South America: Trouble spot or pathway to prosperity?
www.worldtrademag.com Posted on: 02/17/2003 Tony Seideman
The Columbus Pacific in the Port of San Antonio, Chile. (Communication Resource Management)
Transportation providers understand how a country operates in an intimate, detailed and often devastating way. They see up close whether corruption or commitment to quality and efficiency dominates government operations. They know from hands-on, sometimes painful experience whether an infrastructure works for a country or against its future.
In few regions is this reality truer than South America. While some pundits have described South America as a continent slipping rapidly into chaos and dysfunction, its economies stunted and its potential thrown away, carriers with on-the-ground experience say the reality is far different.
"US-South American trade is quite viable and continues to grow," says Allen Clifford, senior vice president of sales and marketing at Mediterranean Shipping Co. (USA) Inc. Although some South American countries are facing vast, seemingly insurmountable challenges, others have dramatically altered the way they operate in ways both small and large. The question is whether the countries that have reshaped themselves to conduct business more effectively will be able to withstand the economic stress caused by other nations that are experiencing crippling difficulties.
Two nations are currently garnering kudos from carriers and other economic experts, while two others seem to be battling hard for the bottom slot. Brazil and Chile have won plaudits from carriers and economists alike for the changes they've made in their regulatory policies, physical infrastructures and worldview in recent years, while Venezuela and Argentina are both seen as wasting abundant opportunities and resources both human and physical. And, while Brazil and Chile have both taken a number of specific steps to win their accolades, each needs to do a great deal more work.

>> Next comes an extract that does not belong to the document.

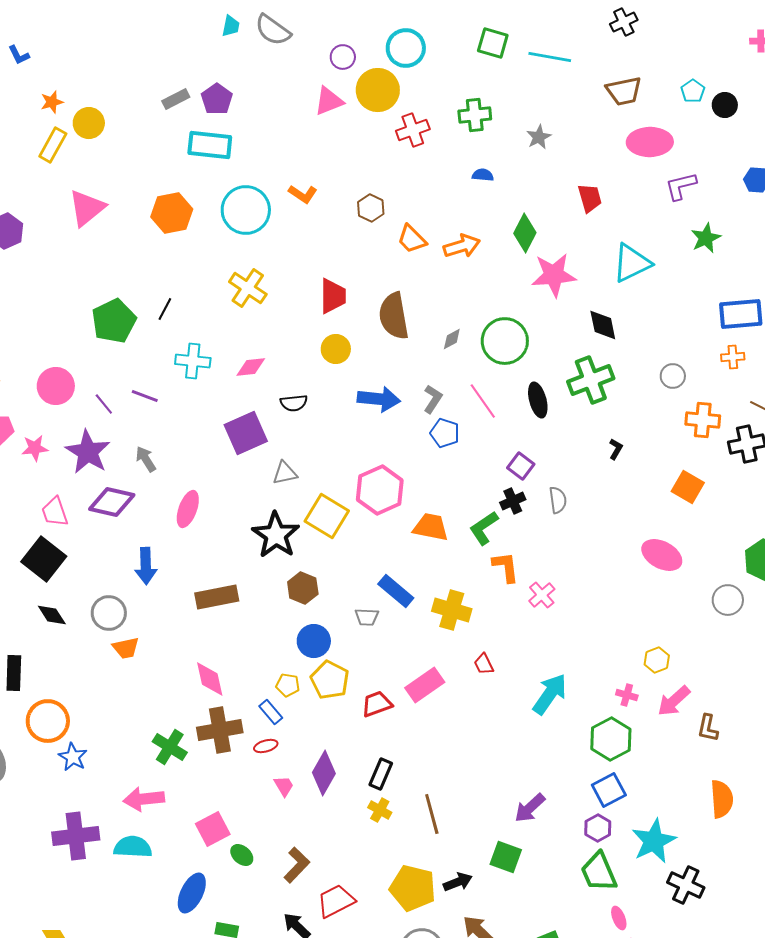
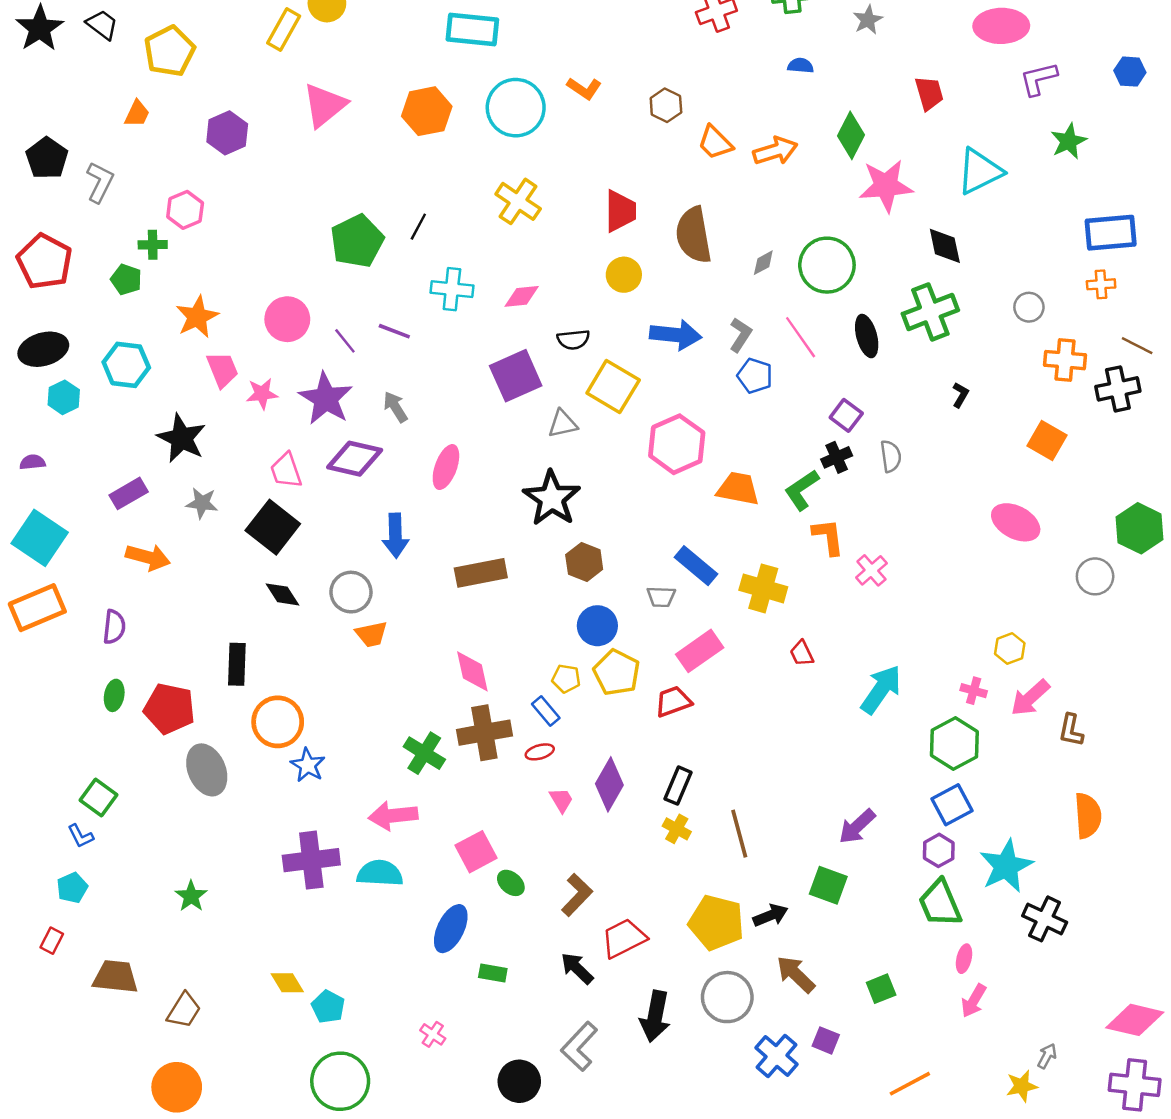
yellow square: (327, 516) -> (613, 386), moved
pink rectangle: (425, 685) -> (700, 651), moved
pink ellipse: (619, 918) -> (964, 959), turned 35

Brazil's steps include increasing the efficiency of its regulatory apparatus, privatization, and modernizing its ports. The country has faced problems with inefficient structures and its tax system. To its credit, Brazil went through a number of economic and political reforms.
"They opened their industries up to international competition," says Doug Webster, spokesperson for Hamburg Sud North America. One positive result of Brazil's efforts is that the country now has a trade surplus of $13 billion U.S.
Chile's biggest advance is embodied in its embrace of the first free trade agreement any South American nation has made with a North American neighbor.
"More than 85 percent of bilateral trade in consumer and industrial products became immediately tariff-free. About three-quarters of both U.S. and Chilean farm goods will be tariff-free within four years," the American Association of Port Authorities says in a statement about the agreement.
While some South American countries are doing well, others are in deep trouble. Venezuela's situation is so difficult some major carriers have temporarily ceased calling on its ports, while Argentina's decline is reflected not just in its local economy, but in a radical drop in its trade with the outside world as well.
Argentina's financial problems are having a strong impact on trade, Webster notes. "There was a time when Argentina's ports were moving well over 1 million TEUs a year. This year, they're moving six-hundred thousand," he says. Prompt resolution of the country's difficulties is unlikely, he adds. "Not a lot is going to happen until Argentina goes through a set of elections which are now scheduled for some time this spring."
Ocean carriers are confident enough in South America's strength to be adding new capacity to lanes serving the continent. "An indication of MSC's commitment to this trade are the enhancements made to its East Coast South America service made in late October," Clifford says. " MSC now offers all water service from Miami and New Orleans to a select number of ports in South America, which means improved transit times and more space available for shipments," he says.
Hamburg Sud is also making investments in new services and capacity. "Our long term view is that the area is a region that has real prospects for trade improvement," says Webster.